Example on Deconvolution Layer's Configuration

tmquan opened this issue ยท 5 comments

Dear mxnet community,

The current documentation on Deconvolution layer is somehow difficult to catch up.
In particular, I want to reproduce u-net (for image segmentation purpose) available at http://lmb.informatik.uni-freiburg.de/people/ronneber/u-net/
alt text

I stopped by the example https://github.com/dmlc/mxnet/blob/master/example/fcn-xs/symbol_fcnxs.py
and its utilization is still fuzzy, too.

Could you give me some direction (or example) how to use Deconvolution layer for such image segmentation task as follows:
I have a collection of n training volume images (t+xy) and their associative segmentation
(n, 64, 128, 128) ~> (n, 64, 128, 128)
where n is number of training instances, 64 is the temporal dimension, 128 is the spatial dimension.
How to construct a simple fully convolutional network using mxnet on this problem?
data ~> convolutional layer ~> pooling (downsample by 2) ~> deconvolutional layer ~> Upsampling by 2 ~> segmentation?

Thanks a lot

deconvolution with 2x upsampling can be done like this:

scale = 2
pred1 = mx.symbol.Deconvolution(data=pred1, kernel=(2*scale, 2*scale), stride=(scale, scale), pad=(scale/2, scale/2), num_filter=33, no_bias=True, workspace=workspace, name=prefix+'deconv_pred1')

Thanks @piiswrong ,
I have another question regarding to the prediction.
My prediction is a segmented image (256x256) which has 2 classes (membrane at value 0 and non-membrane at value 255).

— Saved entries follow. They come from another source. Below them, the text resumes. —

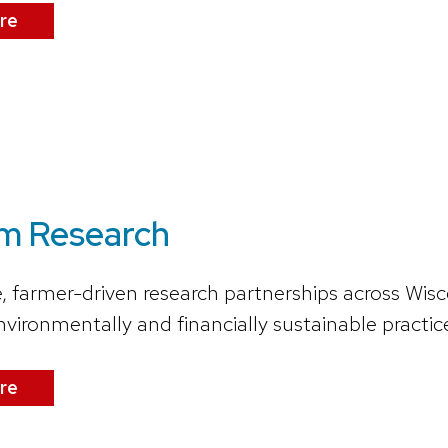
re
m Research
e, farmer-driven research partnerships across Wis
nvironmentally and financially sustainable practic
re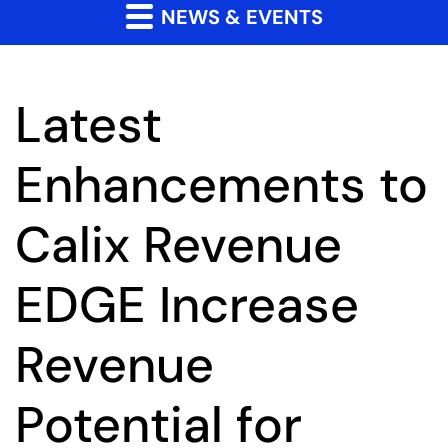
NEWS & EVENTS
Latest
Enhancements to
Calix Revenue
EDGE Increase
Revenue
Potential for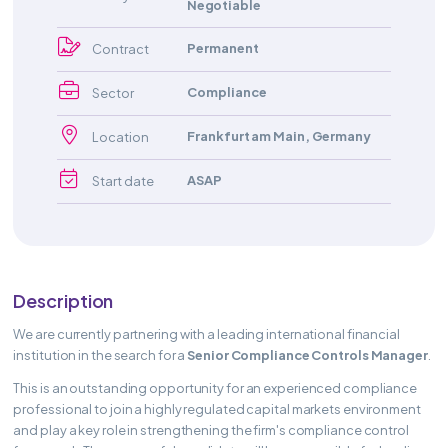
Negotiable
Permanent
Contract
Compliance
Sector
Frankfurt am Main
,
Germany
Location
ASAP
Start date
Description
We are currently partnering with a leading international financial
institution in the search for a
Senior Compliance Controls Manager
.
This is an outstanding opportunity for an experienced compliance
professional to join a highly regulated capital markets environment
and play a key role in strengthening the firm's compliance control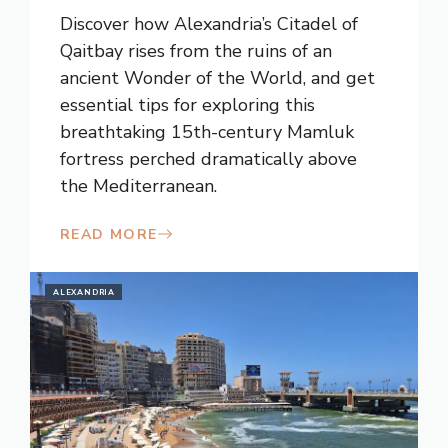
Discover how Alexandria’s Citadel of
Qaitbay rises from the ruins of an
ancient Wonder of the World, and get
essential tips for exploring this
breathtaking 15th-century Mamluk
fortress perched dramatically above
the Mediterranean.
READ MORE
ALEXANDRIA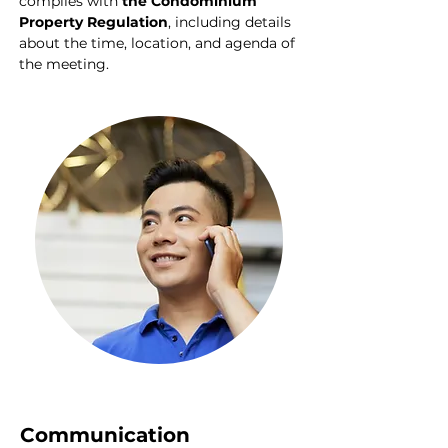
complies with
 the Condominium 
Property Regulation
, including details 
about the time, location, and agenda of 
the meeting.
Communication 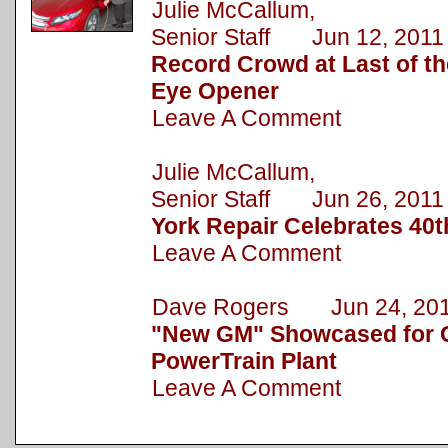
Julie McCallum,
Senior Staff Jun 12, 2011
Record Crowd at Last of 
Eye Opener
Leave A Comment
Julie McCallum,
Senior Staff Jun 26, 2011
York Repair Celebrates 40t
Leave A Comment
Dave Rogers Jun 24, 20
"New GM" Showcased for C
PowerTrain Plant
Leave A Comment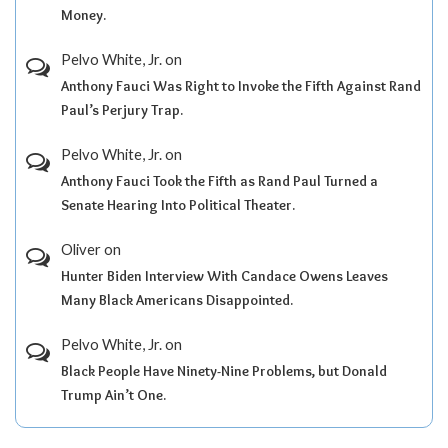
Money.
Pelvo White, Jr.
on
Anthony Fauci Was Right to Invoke the Fifth Against Rand
Paul’s Perjury Trap.
Pelvo White, Jr.
on
Anthony Fauci Took the Fifth as Rand Paul Turned a
Senate Hearing Into Political Theater.
Oliver
on
Hunter Biden Interview With Candace Owens Leaves
Many Black Americans Disappointed.
Pelvo White, Jr.
on
Black People Have Ninety-Nine Problems, but Donald
Trump Ain’t One.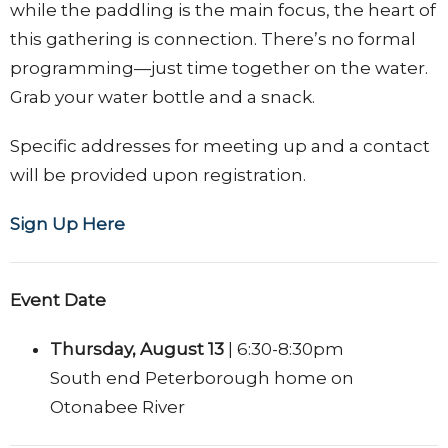
while the paddling is the main focus, the heart of
this gathering is connection. There’s no formal
programming—just time together on the water.
Grab your water bottle and a snack.
Specific a
ddresses for meeting up
and a contact
will be provided upon registration.
Sign Up Here
Event Date
Thursday, August 13
|
6:30-8:30pm
South end Peterborough home on
Otonabee River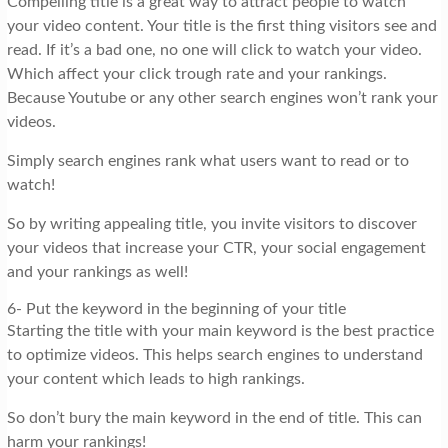
Compelling title is a great way to attract people to watch
your video content. Your title is the first thing visitors see and
read. If it’s a bad one, no one will click to watch your video.
Which affect your click trough rate and your rankings.
Because Youtube or any other search engines won’t rank your
videos.
Simply search engines rank what users want to read or to
watch!
So by writing appealing title, you invite visitors to discover
your videos that increase your CTR, your social engagement
and your rankings as well!
6- Put the keyword in the beginning of your title
Starting the title with your main keyword is the best practice
to optimize videos. This helps search engines to understand
your content which leads to high rankings.
So don’t bury the main keyword in the end of title. This can
harm your rankings!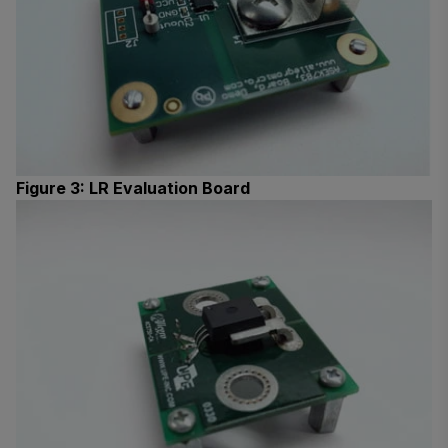
Figure 3: LR Evaluation Board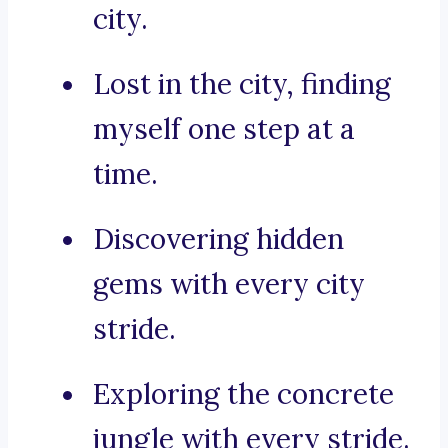
city.
Lost in the city, finding
myself one step at a
time.
Discovering hidden
gems with every city
stride.
Exploring the concrete
jungle with every stride.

In this case, how to write a softmax layer? (as the network can output the right image)

alt text

I appreciate your helps a lot.


I think you should define your label as 0 and 1, where 0 is membrane and 1 is not. It is not a good option to use 255 unless you want this label to be ignored. @tmquan

Thank you for response in this thread.
Actually, I tried that too as following:
I set the output from the network as (30,2,512,512) where (30,:0:,512,512) is the label of non-membrane and (30,:1:,512,512) for membrane classification.

Then I set the deconvolutional output as a LogisticRegressionOutput as following:
sm = mx.symbol.LogisticRegressionOutput(data=deconv_out, name="softmax")

In contrast, the example on fcn-xs folder said that I should use the SoftmaxOutput layer to make a prediction on entire segmentation.

It confused me and I am struggling with that issue quite a bit.

Best regards,

LogisticRegressionOutput is for binary classification, it is supposed to work. Since I never use this layer before, I can not say much about it. Anyway, SoftmaxOutput is for Multiclass classification and binary classification is only a special case, I am sure this will work. Just like your settings, if 30 is your batch size, there is a (2, 512, 512) score map for each image in the batch. For prediction task, you can simply choose use argmax along the first axis.